[What to work on]:
Would you reproduce exactly the lines below from the one holding "Glade Valley, North Carolina" through the one holding "Mc Farlan, North Carolina", inclusive, and no others?

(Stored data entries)
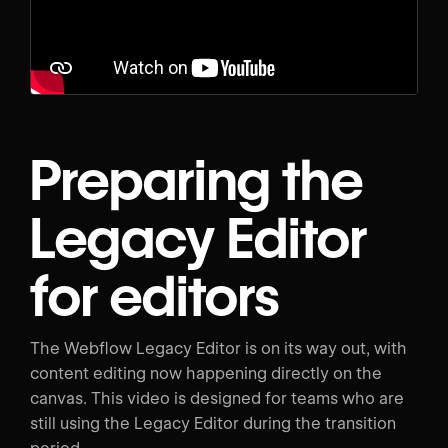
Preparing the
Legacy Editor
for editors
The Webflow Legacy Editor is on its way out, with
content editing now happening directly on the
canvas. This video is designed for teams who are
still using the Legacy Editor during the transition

...

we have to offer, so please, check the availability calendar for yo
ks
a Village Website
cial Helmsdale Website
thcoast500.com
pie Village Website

--

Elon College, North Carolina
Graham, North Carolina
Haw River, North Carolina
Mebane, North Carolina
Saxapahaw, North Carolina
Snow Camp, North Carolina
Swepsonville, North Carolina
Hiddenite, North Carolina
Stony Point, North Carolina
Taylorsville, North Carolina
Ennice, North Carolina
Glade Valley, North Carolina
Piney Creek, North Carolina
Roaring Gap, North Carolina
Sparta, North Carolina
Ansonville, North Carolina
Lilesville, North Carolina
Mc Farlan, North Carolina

[Expected output]:
Glade Valley, North Carolina
Piney Creek, North Carolina
Roaring Gap, North Carolina
Sparta, North Carolina
Ansonville, North Carolina
Lilesville, North Carolina
Mc Farlan, North Carolina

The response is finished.